Given that the emerging depression will be seen by millions as a fight for survival, a war against economic disaster, is not self-preservation and therefore self-interest inevitable?
Does the Commission fully understand that the catastrophically damaging enforcement of millions of words of EU regulations and directives, which were intolerable at the best of times, do nothing but add to present problems?
When does the Commission plan taking an axe to its forest of so-called “law”? Is that not the EU’s own best route to self-preservation, or will it be left to collapse under the weight of its own irrelevance as the depression truly bits to the bone?
Cost of Compliance
Does the Commission think that the cost to the British economy of implementing new EU regulations and directives over the last ten years was value for money?
The think-tank Open Europe has estimated the cost at 107 billion pounds sterling, far more than the UK 's gross contribution to the EU budget over the same period.
How do these figures compare with the cost of compliance in, say, France , which chooses to be far more selective about applying EU regulations and directives?
EU Revenue Must Fall
Since the EU's income is based, in large part, on VAT revenues, GDP and customs duty in nation states, what urgent plans are being made to reduce the EU's present and future budgets in the light of falls in all three revenue streams as the depression takes hold?

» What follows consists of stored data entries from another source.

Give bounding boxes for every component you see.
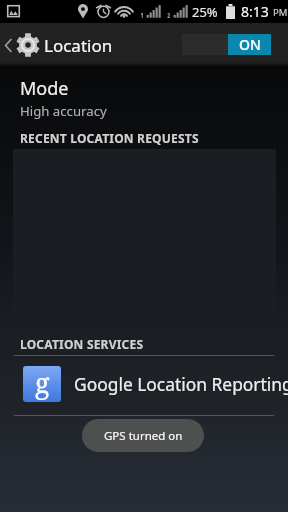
staticText: 8:13 [241,2,269,21]
staticText: PM [273,6,288,19]
staticText: LOCATION SERVICES [20,336,144,352]
staticText: High accuracy [20,102,107,120]
button[interactable]: GPS turned on [82,419,204,452]
button[interactable]: Mode [0,72,288,127]
staticText: ON [239,35,261,54]
staticText: Google Location Reporting [74,372,288,396]
staticText: g [35,366,50,400]
staticText: Location [44,34,113,57]
staticText: 25% [192,3,218,21]
staticText: Mode [20,76,69,101]
button[interactable]: Location switch, on [182,34,271,55]
staticText: GPS turned on [104,428,183,444]
button[interactable]: Navigate up [0,23,40,67]
button[interactable]: g [0,354,288,413]
staticText: RECENT LOCATION REQUESTS [20,130,199,146]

Green Line in Cyprus is Leaking Badly – Mark 2
Would the Commissioner please answer the key question posed in the last line of E-6431/08EN – what, precisely, is the Commission planning to do about this running sore?
Is the Commission aware that:
a) The British High Commission in Cyprus does not think there is a problem at all (personal letter from the HC); and
b) the government of the Republic of Cyprus does not officially recognise the Green Line for political reasons, ie: the island is one country?
In such extraordinary circumstances, does the Commission not recognise the urgent need for action and the enforcement of effective border controls? Does it not recognise that its present anguished wringing of hands is no response at all?
Stunning All Animals Before Slaughter
What plans does the Commission have to enforce EU regulations about the stunning of all animals for human consumption before slaughter? Particularly, how are these regulations to be enforced on ritual slaughterers producing halal meat?
Manure Problems for Dairy Farmers
Why is the new regulation on the spreading of manure on farmland to be enforced on small dairy farmers who have safely spread dung on grassland for centuries without harming the environment or the water table? What evidence does the Commission hold to suggest otherwise? The farmers in my constituency want to see it, please.
Is this not an extension of the pesticides directive, which was based on the absurd notion that because the Danes don't process ground water before drinking it, the rest of the EU must stop using many crucial pesticides?
Many small farmers have nowhere to store the accumulation of dung from their herds during the winter, and some will go out of business as a result. Does the prospect of importing yet more dairy produce from South America , for example, make any sense? Does the Commission realise that will be a direct consequence of this directive?
And why has the Commission decided the water table is no longer at risk - even if it was in the first place - on precisely 15th January each year?
Is the Commission not aware that the following month has always been known amongst farmers as "fill dyke February" precisely because that is when the water table is fully replenished each year?